- "Le Tombeau des lucioles" dans mon "TOP 10" -

Durant l'été 1945, Seita, un adolescent de quatorze ans et sa petite sœur de quatre ans, Setsuko, bien qu'heureux auprès de leurs parents, vivent une enfance tourmentée dans un Japon secoué par la Seconde guerre mondiale. Un jour le ciel s'assombrit brusquement lorsque l'aviation américaine déverse un flot de bombes incendiaires sur leur ville. Leur mère décède des suites de cette attaque et les enfants se retrouvent sans nouvelle de leur père, militaire de l'armée japonaise. C'est alors que devenus seuls et livrés à eux-mêmes ils vont essayer, sans succès, de le retrouver. Il vont loger chez une tante qui les exploite en les faisant travailler. Seita et sa petite sœur décident alors de partir à l'aventure pour essayer de survivre en se cachant dans une vieille masure magiquement illuminée la nuit par une nuée de lucioles. Le rêve ne dure pas car Seita, aux petits soins pour Setsuko, a de plus en plus de mal à trouver de la nourriture et les forces s'amenuisant la petite fille tombe gravement malade. Seita prêt à tout pour la sauver va alors être dans l'obligation de voler de la nourriture...

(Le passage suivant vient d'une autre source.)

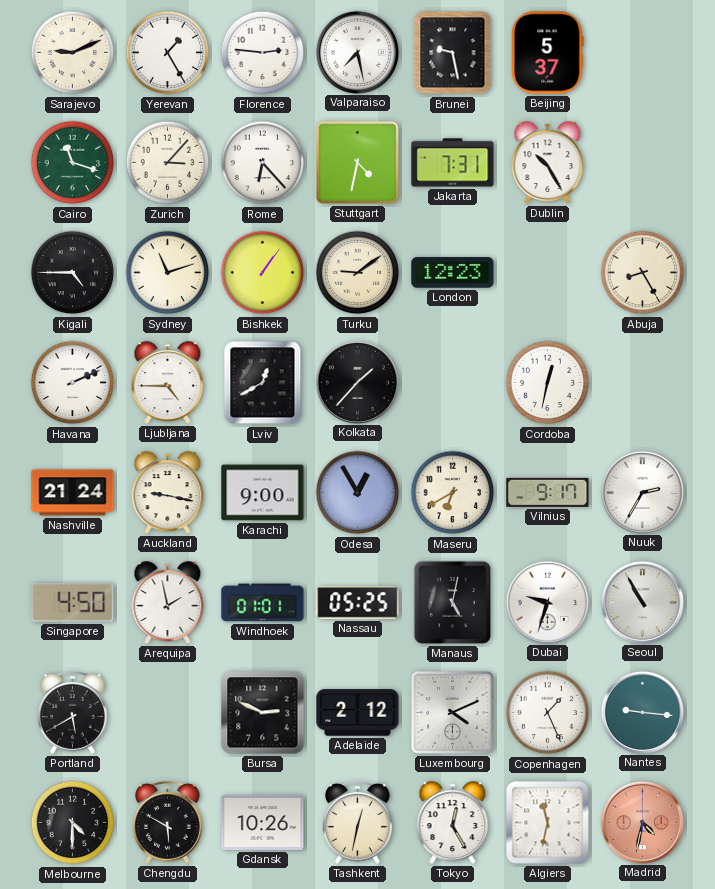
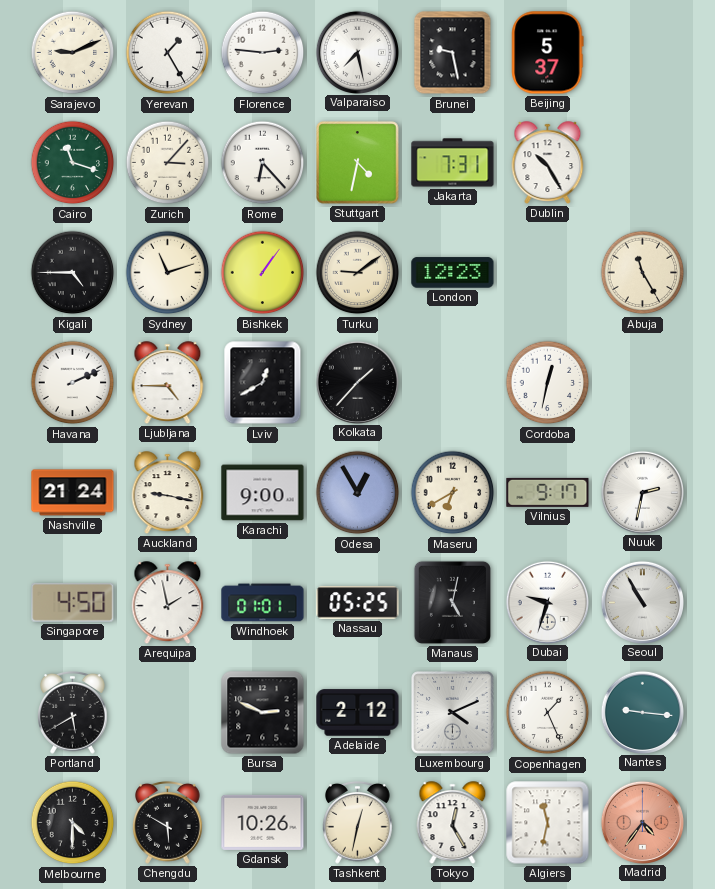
Abuja: 8:25 -> 11:25
Nuuk: 2:35 -> 2:32
Madrid: 4:32 -> 4:36
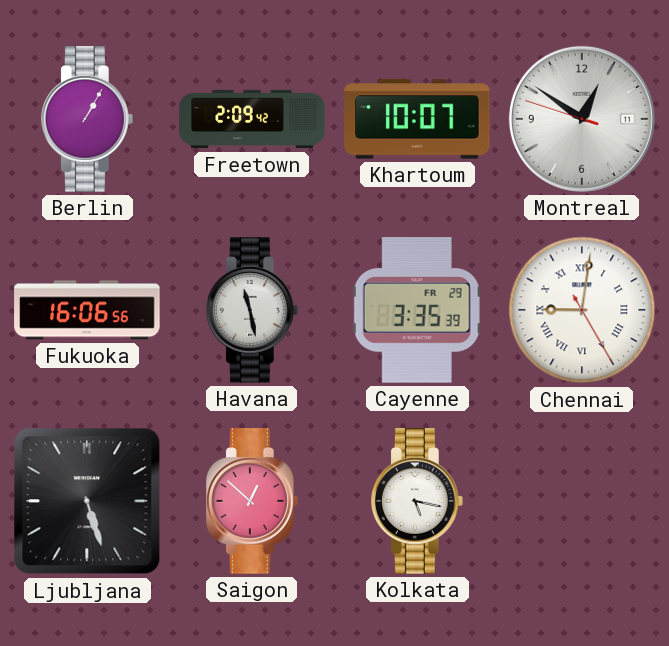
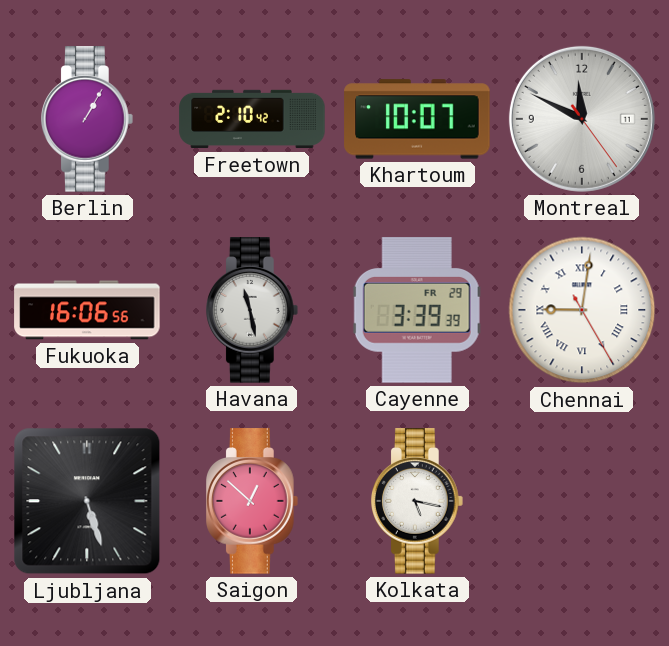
Freetown: 2:09 -> 2:10
Montreal: 12:50 -> 11:49
Cayenne: 3:35 -> 3:39
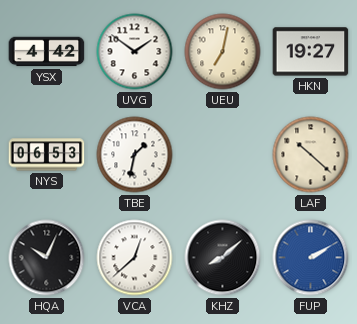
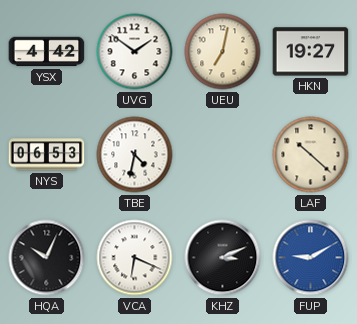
TBE: 1:32 -> 4:32
VCA: 12:38 -> 6:19
KHZ: 8:08 -> 3:11
FUP: 2:10 -> 9:10
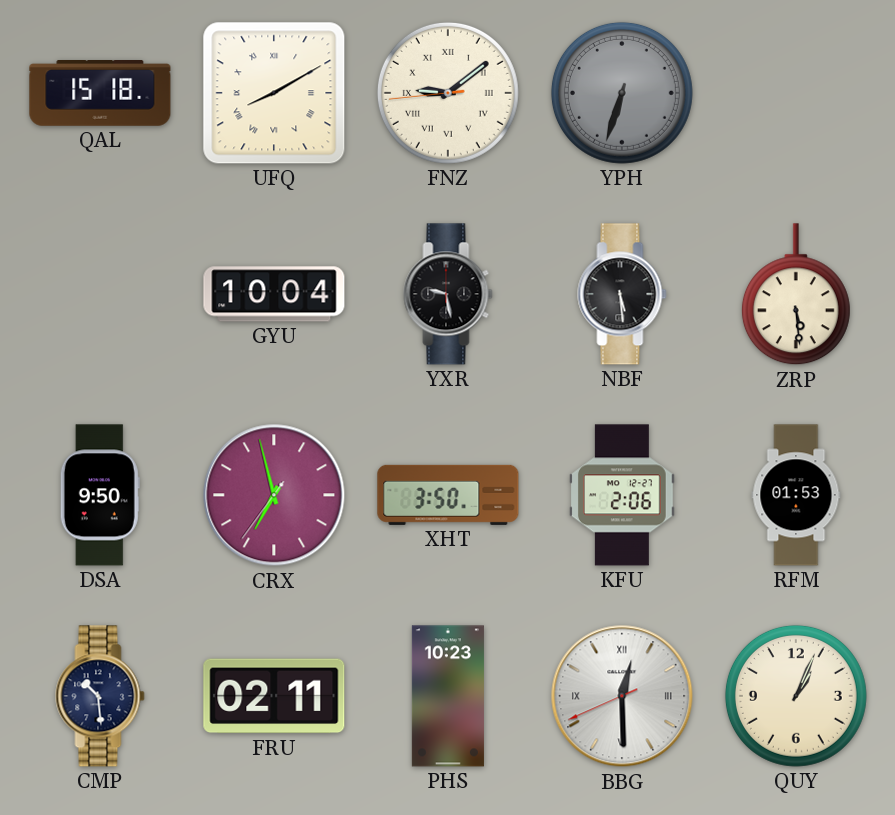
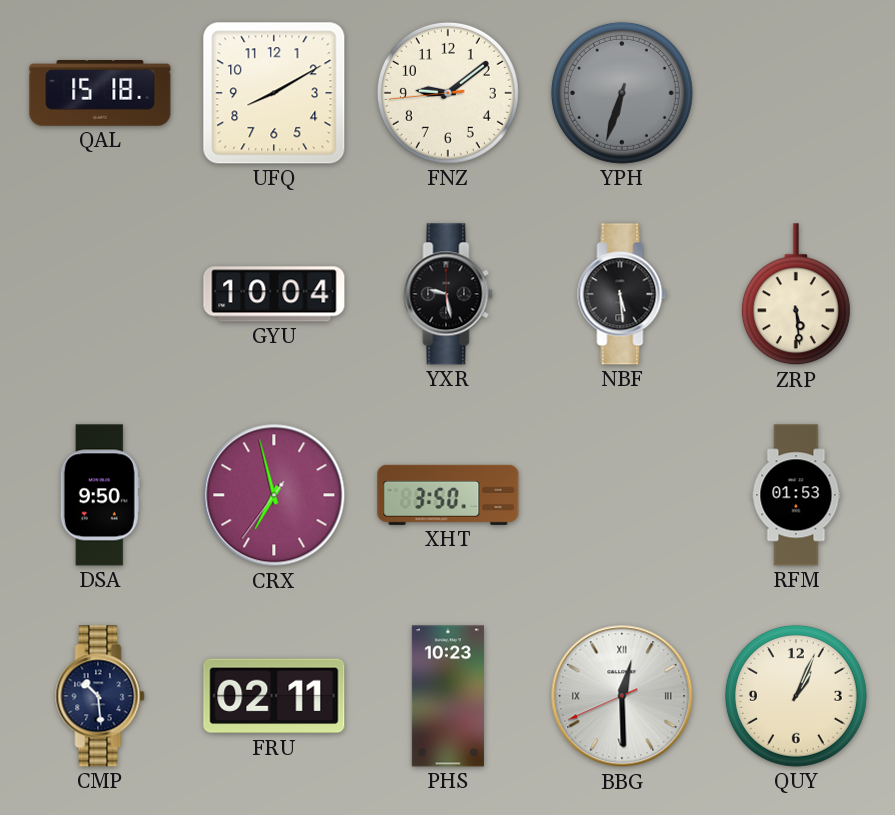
UFQ numerals: Roman -> Arabic
FNZ numerals: Roman -> Arabic
KFU: 2:06 -> none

Lorsque l'on découvre ce fantastique dessin animé, on ne peut être pris que dans un tourbillon de violence, de méchanceté, de cruauté, de lâcheté mais aussi d'amour et de compassion. Bien sûr, durant cette Seconde guerre mondiale, le Japon ne passa pas pour le pays le plus pacifique. Toutefois lorsque l'on voit les bombardiers jeter de leurs flans leurs bombes incendiaires ravageant tout et de quel côté où l'on se place, on ne peut qu'être horrifié par cette barbarie tuant des innocents et décimant des familles. Devant de tels évènements le peuple devrait s'unir et être solidaire, tout au moins c'est ce que croient Seita et Setsuko. Au lieu de cela, terrorisés mais confiants dans la vie car remplis d'espoir pour un monde de liberté, ils vont se trouver trahis par leur famille et leurs congénères qui, malgré les évènements, restent repliés sur leur personne, faisant ressortir leur méchanceté et leur individualisme jusqu'à profiter du malheur et de la détresse des deux enfants.
Cela n'est pas qu'une fiction cinématographique, c'est malheureusement la réalité d'un monde rempli de lâcheté, d'opportunisme et manquant singulièrement de pitié et de solidarité envers les plus démunis. Ces deux enfants, touchants de sincérité, partaient à l'aventure à la suite du drame atroce qui les avait touchés, espérant un monde meilleur. Au lieu de cela, ils devront se battre seuls et apprendre que l'ennemi ne vient pas uniquement de l'armée adverse mais plus sournoisement de leur entourage. Nos deux mômes pourtant plein de rêves et d'espoir ne pourront survivre à cette société car dans ce monde qui s'agite devant eux, aucune place ne leur sera offerte. C'est pourquoi dans la grande ville japonaise, à l'automne 1945, on ramassera les corps sans vie des innocentes victimes avec la même légèreté que le balayage des feuilles mortes. Le monde est ainsi fait...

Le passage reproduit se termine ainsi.